When it comes to where to start, it depends on your audience. What are the most commonly used solutions? Is it Compute? Is it containers? Is it FaaS? Whatever the most used is (or, more accurately, whichever one is desired the most) go with that and try to ensure the business gets something in return such as better visibility of costs.
Compliance by design
As mentioned above, with this level of automation around the application, configuration, infrastructure, and centralised support mechanisms, compliance with various security and regulatory standards becomes far simpler. Anyone who is using the platform becomes compliant, therefore you know their business continuity and disaster recovery plans have been tested and working, they are patching their operating systems, and they are logging correctly. They automatically become compliant with the change process, the incident process, and anything else you require them to adhere to.

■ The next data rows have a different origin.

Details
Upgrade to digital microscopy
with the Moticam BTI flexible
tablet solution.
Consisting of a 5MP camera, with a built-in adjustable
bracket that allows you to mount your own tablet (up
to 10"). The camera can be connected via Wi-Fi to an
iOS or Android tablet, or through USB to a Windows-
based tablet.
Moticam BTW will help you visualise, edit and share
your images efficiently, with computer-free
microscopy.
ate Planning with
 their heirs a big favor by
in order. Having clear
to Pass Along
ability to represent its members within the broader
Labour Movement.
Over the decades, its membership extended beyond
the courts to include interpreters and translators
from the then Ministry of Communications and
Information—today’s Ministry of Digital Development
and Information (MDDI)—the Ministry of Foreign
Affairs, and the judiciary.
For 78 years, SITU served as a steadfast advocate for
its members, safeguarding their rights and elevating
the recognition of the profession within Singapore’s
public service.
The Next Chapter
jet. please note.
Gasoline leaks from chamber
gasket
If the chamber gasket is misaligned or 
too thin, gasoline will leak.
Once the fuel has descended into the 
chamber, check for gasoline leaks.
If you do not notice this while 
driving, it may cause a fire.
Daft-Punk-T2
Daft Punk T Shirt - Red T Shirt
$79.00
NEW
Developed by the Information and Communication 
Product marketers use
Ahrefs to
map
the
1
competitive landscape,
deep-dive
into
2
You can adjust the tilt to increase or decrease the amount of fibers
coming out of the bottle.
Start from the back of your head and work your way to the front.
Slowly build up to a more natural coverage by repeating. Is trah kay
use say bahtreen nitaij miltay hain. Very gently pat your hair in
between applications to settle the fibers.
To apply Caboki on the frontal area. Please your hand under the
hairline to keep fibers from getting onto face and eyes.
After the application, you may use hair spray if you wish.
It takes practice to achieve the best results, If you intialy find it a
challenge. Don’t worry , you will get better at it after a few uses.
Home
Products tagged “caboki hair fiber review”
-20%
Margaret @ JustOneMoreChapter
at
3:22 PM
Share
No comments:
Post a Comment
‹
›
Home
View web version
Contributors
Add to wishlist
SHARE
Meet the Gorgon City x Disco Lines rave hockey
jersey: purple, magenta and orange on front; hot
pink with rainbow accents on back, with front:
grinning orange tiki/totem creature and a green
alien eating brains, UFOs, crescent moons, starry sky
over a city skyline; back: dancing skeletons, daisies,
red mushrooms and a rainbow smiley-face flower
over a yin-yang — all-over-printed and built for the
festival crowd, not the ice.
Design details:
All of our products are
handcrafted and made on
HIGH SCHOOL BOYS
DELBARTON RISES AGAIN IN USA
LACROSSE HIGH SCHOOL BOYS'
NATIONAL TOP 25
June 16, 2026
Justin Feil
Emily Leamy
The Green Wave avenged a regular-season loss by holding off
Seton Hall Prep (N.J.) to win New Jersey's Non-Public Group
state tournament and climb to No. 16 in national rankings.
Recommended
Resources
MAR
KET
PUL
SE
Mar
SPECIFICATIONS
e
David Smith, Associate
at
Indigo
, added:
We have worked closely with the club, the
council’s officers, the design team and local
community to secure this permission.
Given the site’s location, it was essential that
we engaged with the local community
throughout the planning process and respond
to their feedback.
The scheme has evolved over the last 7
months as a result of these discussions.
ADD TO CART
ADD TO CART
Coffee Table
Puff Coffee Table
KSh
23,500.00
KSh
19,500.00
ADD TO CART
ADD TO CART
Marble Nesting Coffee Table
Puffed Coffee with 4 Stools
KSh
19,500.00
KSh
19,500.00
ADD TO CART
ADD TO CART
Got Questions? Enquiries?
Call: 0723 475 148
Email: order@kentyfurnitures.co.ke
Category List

If you compare this with the advice above to allow people to bypass the platform you also have visibility of those who are on the journey to compliance and are actively able to enforce it, not to mention the ones that just needed minor changes to adopt the platform. The platform engineering team needs to be aware and actively track the exceptions as this is their client base they are not currently able to satisfy and it should be prioritised to get as many of these services into the platform to help reduce the risk of non-compliance.
Hybrid and multi-cloud
It largely does not matter these days if you are in a single-cloud, multi-cloud or hybrid environment. You now have a mechanism to integrate wherever you need to and to manage the deployment or migrations to new clouds centrally. Ultimately, if you are all on-premise and you have architected your platform correctly, there should be no impact on migrating to a new cloud provider. It will just be a matter of implementing the correct services and allowing the migration to happen as part of a release process.
By consolidating how software is written and deployed in your organisation, you can increase flexibility and decrease the risk of non-compliance. Your success in this area will depend on how you manage the process and ensure that the services provided continue to improve and provide value back to the business while being incredibly easy for the teams to consume.
Reducing the barrier to adoption and allowing people a valid way of bypassing it without the feeling of being put on trial will ultimately increase consistency and visibility around the risks in your business, from here you can make sensible strategic decisions that protect the business and ensure common change processes are followed.